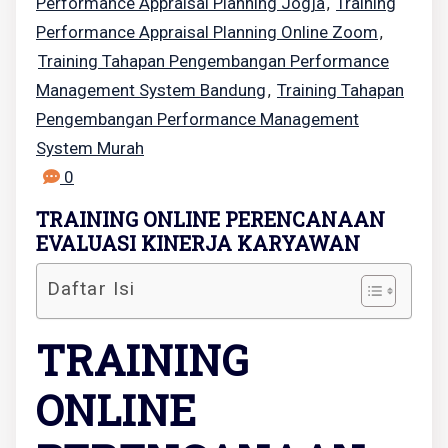
Performance Appraisal Planning Jogja
Training
,
Performance Appraisal Planning Online Zoom
,
Training Tahapan Pengembangan Performance
Management System Bandung
Training Tahapan
,
Pengembangan Performance Management
System Murah
0
TRAINING ONLINE PERENCANAAN
EVALUASI KINERJA KARYAWAN
Daftar Isi
TRAINING
ONLINE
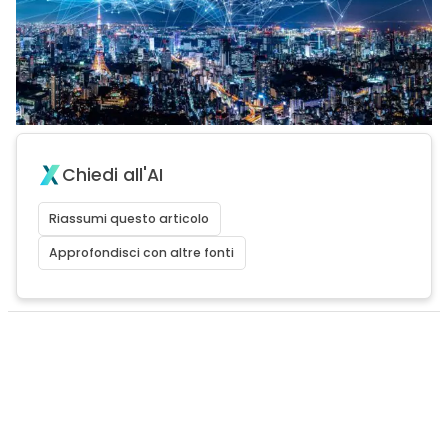
Chiedi all'AI
Riassumi questo articolo
Approfondisci con altre fonti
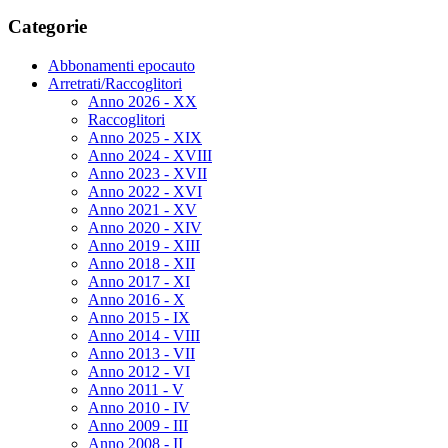
Categorie
Abbonamenti epocauto
Arretrati/Raccoglitori
Anno 2026 - XX
Raccoglitori
Anno 2025 - XIX
Anno 2024 - XVIII
Anno 2023 - XVII
Anno 2022 - XVI
Anno 2021 - XV
Anno 2020 - XIV
Anno 2019 - XIII
Anno 2018 - XII
Anno 2017 - XI
Anno 2016 - X
Anno 2015 - IX
Anno 2014 - VIII
Anno 2013 - VII
Anno 2012 - VI
Anno 2011 - V
Anno 2010 - IV
Anno 2009 - III
Anno 2008 - II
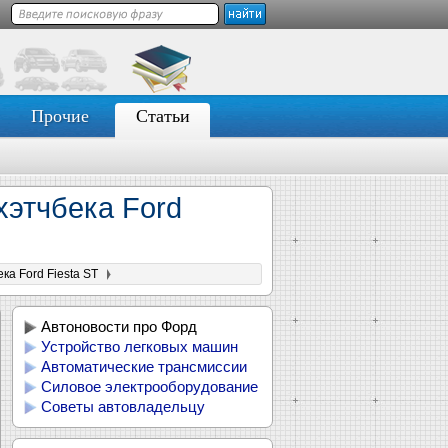
Прочие
Статьи
хэтчбека Ford
а Ford Fiesta ST
Автоновости про Форд
Устройство легковых машин
Автоматические трансмиссии
Силовое электрооборудование
Советы автовладельцу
------------------------------------------------
Output the entries verbatim, skipping images.

ANSWER BOX
Performance Appraisal Planning Jogja
Training
,
Performance Appraisal Planning Online Zoom
,
Training Tahapan Pengembangan Performance
Management System Bandung
Training Tahapan
,
Pengembangan Performance Management
System Murah
0
TRAINING ONLINE PERENCANAAN
EVALUASI KINERJA KARYAWAN
Daftar Isi
TRAINING
ONLINE
Chiedi all'AI
Riassumi questo articolo
Approfondisci con altre fonti
Categorie
Abbonamenti epocauto
Arretrati/Raccoglitori
Anno 2026 - XX
Raccoglitori
Anno 2025 - XIX
Anno 2024 - XVIII
Anno 2023 - XVII
Anno 2022 - XVI
Anno 2021 - XV
Anno 2020 - XIV
Anno 2019 - XIII
Anno 2018 - XII
Anno 2017 - XI
Anno 2016 - X
Anno 2015 - IX
Anno 2014 - VIII
Anno 2013 - VII
Anno 2012 - VI
Anno 2011 - V
Anno 2010 - IV
Anno 2009 - III
Anno 2008 - II
Прочие
Статьи
хэтчбека Ford
а Ford Fiesta ST
Автоновости про Форд
Устройство легковых машин
Автоматические трансмиссии
Силовое электрооборудование
Советы автовладельцу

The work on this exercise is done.